In this guide, you will learn how to configure and use Ceph block device on Linux clients. Ceph provides various interfaces through which clients can access storage. Such interfaces include the Ceph Object Storage (for object storage), Ceph File System (for distributed posix-compliant filesystem) and the RADOS Block Device (RBD) for (block-based storage).
Ceph RBD (RADOS Block Device) block storage stripes virtual disks over objects within a Ceph storage cluster, distributing data and workload across all available devices for extreme scalability and performance. RBD disk images are thinly provisioned, support both read-only snapshots and writable clones, and can be asynchronously mirrored to remote Ceph clusters in other data centers for disaster recovery or backup, making Ceph RBD the leading choice for block storage in public/private cloud and virtualization environments.
RBD integrates well to KVMs such as QEMU, and cloud-based computing systems like OpenStack and CloudStack that rely on libvirt and QEMU to integrate with Ceph block devices.
Table of Contents
Configure and Use Ceph Block Device on Linux Clients
Deploy Ceph Storage Cluster
Before you can proceed, ensure that you have a running Ceph storage cluster.
In our previous guide, we learnt how to deploy a three node Ceph Storage Cluster. Check the links below;
Install and Setup Ceph Storage Cluster on Ubuntu
Setup Linux Client for Ceph Block Device Storage Use
Copy SSH Keys to Linux Client
Copy the Ceph SSH key generated by the bootstrap command to Ceph block device Linux client. Ensure Root Login is permitted on the client.
sudo ssh-copy-id -f -i /etc/ceph/ceph.pub root@linux-client-ip-or-hostname
Install Ceph Packages on the Client
Login to the client and install Ceph command line tools.

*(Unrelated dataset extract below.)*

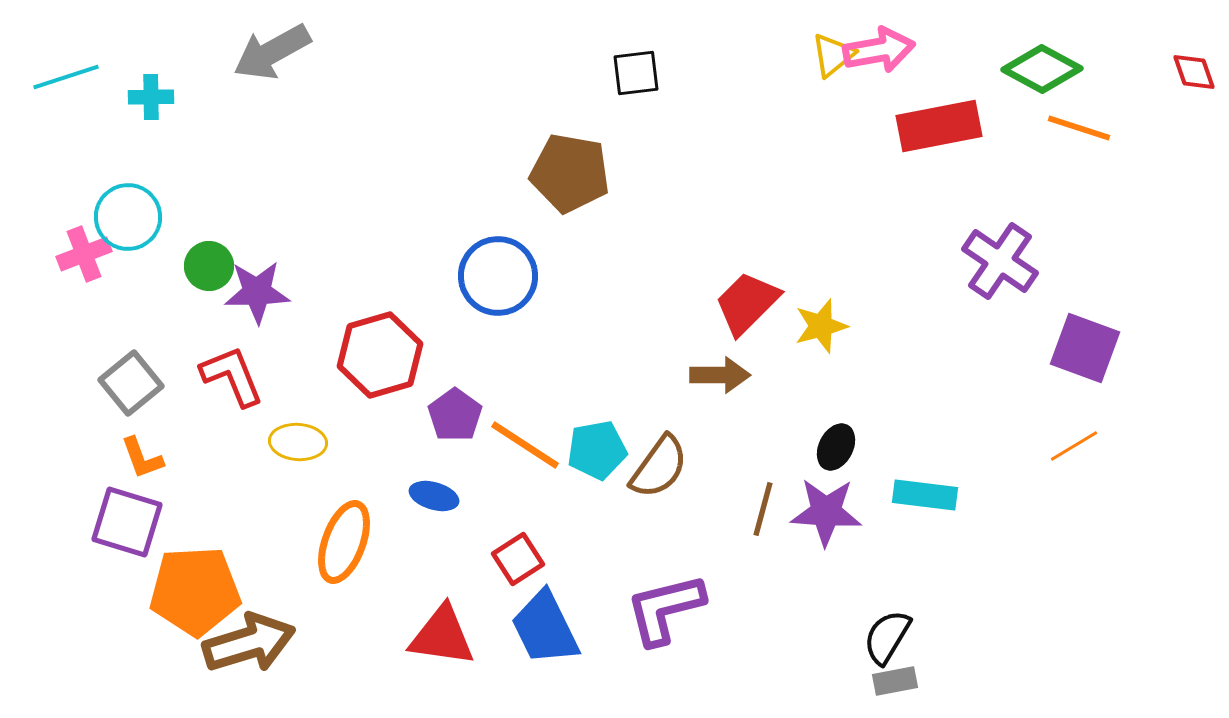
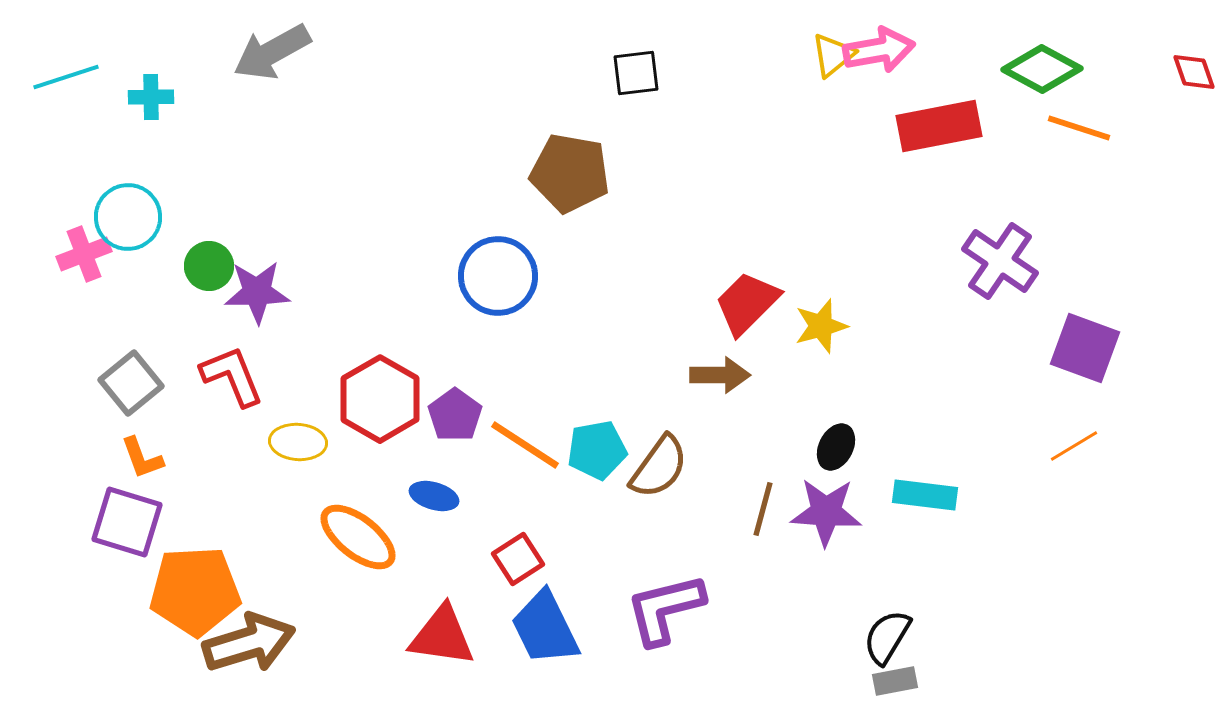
red hexagon at (380, 355): moved 44 px down; rotated 14 degrees counterclockwise
orange ellipse at (344, 542): moved 14 px right, 5 px up; rotated 72 degrees counterclockwise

ssh root@@linux-client-ip-or-hostname
Install the Ceph client packages;
Ubuntu/Debian;
sudo apt install apt-transport-https \
ca-certificates \
curl \
gnupg-agent \
software-properties-common -y
wget -q -O- 'https://download.ceph.com/keys/release.asc' | \
gpg --dearmor -o /etc/apt/trusted.gpg.d/cephadm.gpg
echo deb https://download.ceph.com/debian-reef/ $(lsb_release -sc) main \
> /etc/apt/sources.list.d/cephadm.list
apt update
apt install ceph-common
CentOS/RHEL based distros;
Get the release version of the Ceph you are running. For example, I am running Ceph Reef, 18.2.0.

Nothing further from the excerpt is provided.